Data Retention – Guidelines for Schools
The Department for Education has urged schools to ramp up protection for their systems and data following a new round of targeted ransomware attacks.
Targets for the recent cyber-attacks included all 17 schools in Cambridge Meridian Academies Trust, 15 schools at Nova Education Trust in Nottingham and 24 Schools across South Gloucestershire, including all seven at Castle School Education Trust.
Jon Gilbert, Chief Information Security Officer for the DfE, is now asking UK education establishments to confirm they are taking action to protect their systems and ensure that they have both a backup regime and incident management plan in place.
He wrote: “We have been working closely with the National Cyber Security Centre (NCSC) and have been made aware of an increasing number of cyber-attacks involving ransomware infections affecting the education sector recently, notably multi-academy trusts.
“These incidents appear to be financially driven but opportunistic, taking advantage of system weaknesses such as unpatched software, poor authentication systems or the susceptibility of users to misdirection.
“It is important that as heads of multi-academy trusts you understand the nature of the threat and the potential for ransomware to cause considerable damage to your institutions in terms of lost data and access to critical services, as highlighted in the NCSC Alert.”
The increase in attacks comes at a time when schools are being asked to rely heavily on technology, carry out additional reporting and change the nature of examinations.
In the most recent DfE notification, schools are urged to confirm with their IT team or provider that:
- they are backing up the right data – including Covid-19 testing information, associated data, and data relating to exams alongside other key elements.
- backups are held fully offline and not connected to systems or in cold storage
- tests are carried out to ensure backups and restore services are working and data can be recovered
To combat this spike in malicious malware, the NCSC recommends a ‘defence-in-depth’ approach and above all urges organisations to have ‘up-to-date and tested offline backups’.
Data Retention Policies – Considerations / Reasoning
Consider four periods of data retention:
- Daily: This captures the data from the very beginning and reduces the risk of loss to a few hours (maximum of one day).
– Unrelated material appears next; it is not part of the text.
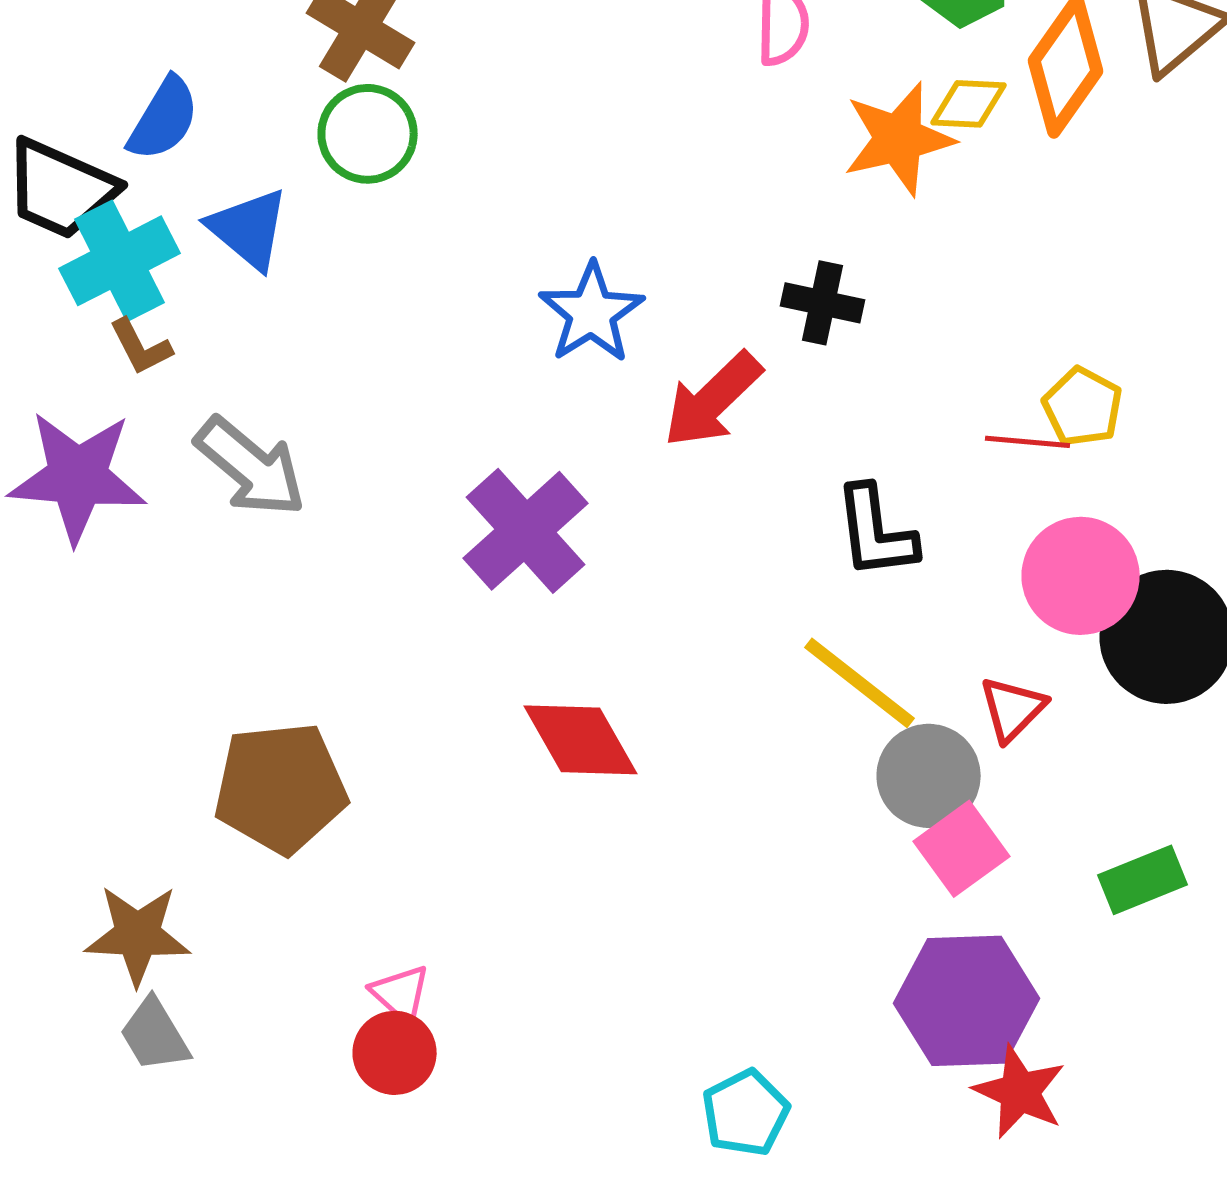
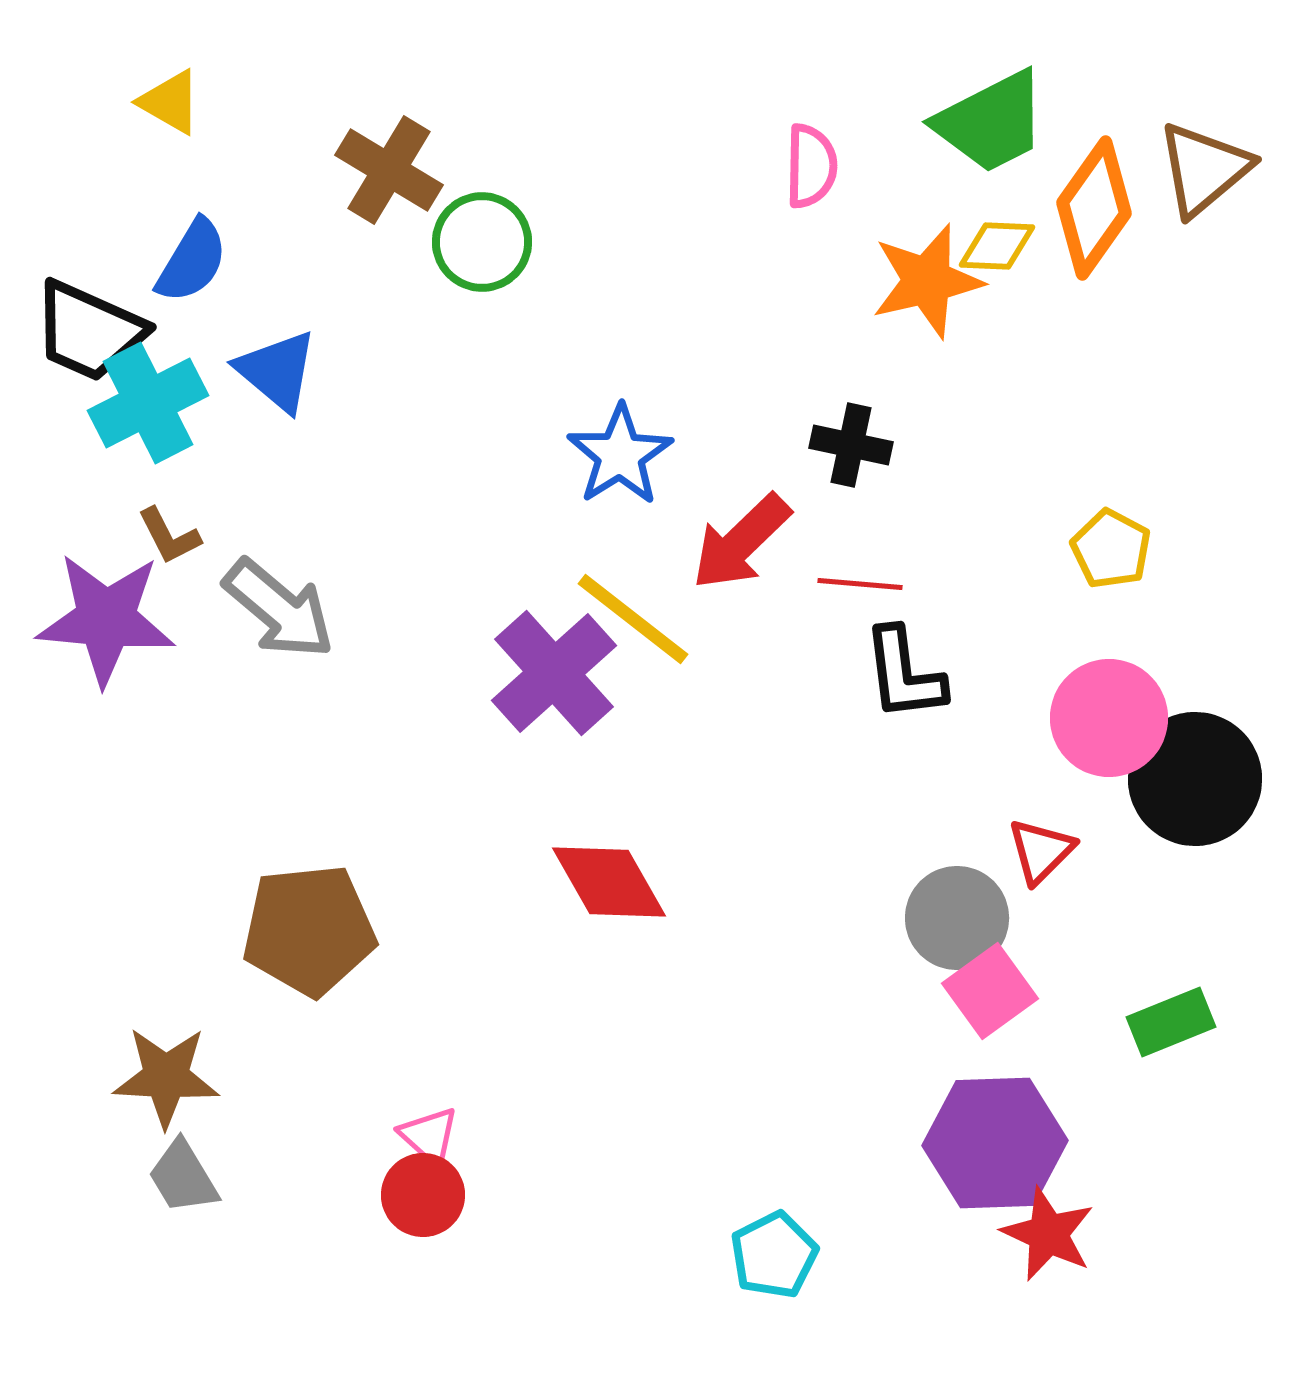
green circle: (368, 134) -> (482, 242), moved
brown L-shape: (141, 347) -> (169, 536), moved
red line: (1028, 442) -> (860, 584), moved
yellow line: (860, 683) -> (633, 619), moved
Early stage data retention is critical in save guarding from loss of day to day project work.
- Monthly: This provides an archive of the most recent work and further ensures that any loss of data is minimised.
- Yearly: Good practice, as well as mitigating widescale data loss ie: where a ransomware attack renders substantial amounts of data unusable..
- Long term (3+ years): Provides for instances where historical / analytical information may be useful or required.
When setting a data retention policy, consider the following questions:
- Why am I holding this data?
- Am I under legal duty to retain the information for a set period of time?’ Consider legal duties that impose specific time periods for data retention
- Do I need to pass it on? Once I have passed it on, am I required to keep it? Do I still need to use it?
- What is the school’s actual responsibility – is appropriate long-term retention actually someone else’s job such as a ‘receiving institution’ or local authority?
- What might Ofsted expect from me in terms of the length of time I can perform detailed reporting?
- As time goes on, can I delete some of the information – for example would aggregated data (‘counts’ of pupils that you might share with governors) or de-personalised data (individual rows, but with names and other identifiers removed) do the job just as well?
- “Because I always have done” is not a justification, but it may be a clue as to a justification. “ Why might we have that policy?” Is a good question to ask.
A number of schools have collaborated with sharing thinking on data retention with us in creating this document, and their shared work is provided in Annex 5.1. This is provided to stimulate thinking and discussion at a local level. As data controllers, schools should determine their own policies that work for them and their particular context.